Give the lines below again exactly, starting with the line that holds "22 травня 2026" and going on through the line that holds "Всі відео ви".

- [Extracted data]
================

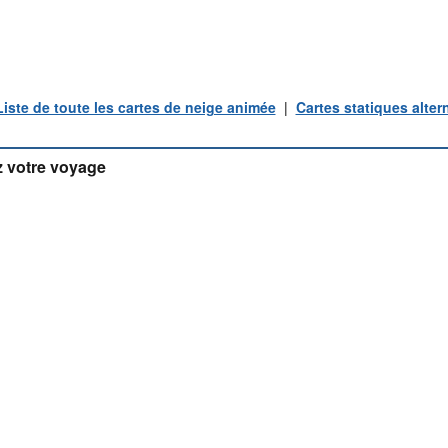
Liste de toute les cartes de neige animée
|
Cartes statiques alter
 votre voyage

================

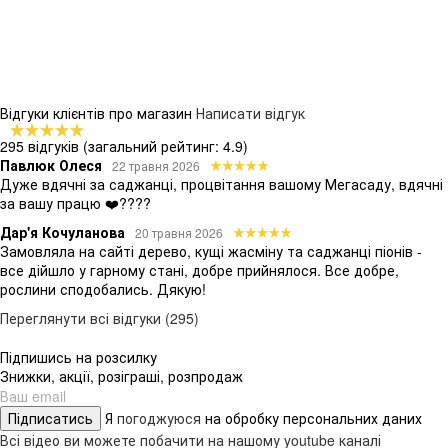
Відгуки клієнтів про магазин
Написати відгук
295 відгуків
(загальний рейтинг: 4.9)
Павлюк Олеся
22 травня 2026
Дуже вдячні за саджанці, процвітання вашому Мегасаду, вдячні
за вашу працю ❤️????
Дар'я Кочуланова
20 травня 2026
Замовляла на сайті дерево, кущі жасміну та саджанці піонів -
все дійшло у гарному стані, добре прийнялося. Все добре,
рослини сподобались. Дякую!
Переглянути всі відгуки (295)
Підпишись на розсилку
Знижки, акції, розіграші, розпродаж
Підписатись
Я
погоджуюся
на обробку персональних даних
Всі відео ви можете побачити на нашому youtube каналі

================

- [Task answer]
22 травня 2026
Дуже вдячні за саджанці, процвітання вашому Мегасаду, вдячні
за вашу працю ❤️????
Дар'я Кочуланова
20 травня 2026
Замовляла на сайті дерево, кущі жасміну та саджанці піонів -
все дійшло у гарному стані, добре прийнялося. Все добре,
рослини сподобались. Дякую!
Переглянути всі відгуки (295)
Підпишись на розсилку
Знижки, акції, розіграші, розпродаж
Підписатись
Я
погоджуюся
на обробку персональних даних
Всі відео ви можете побачити на нашому youtube каналі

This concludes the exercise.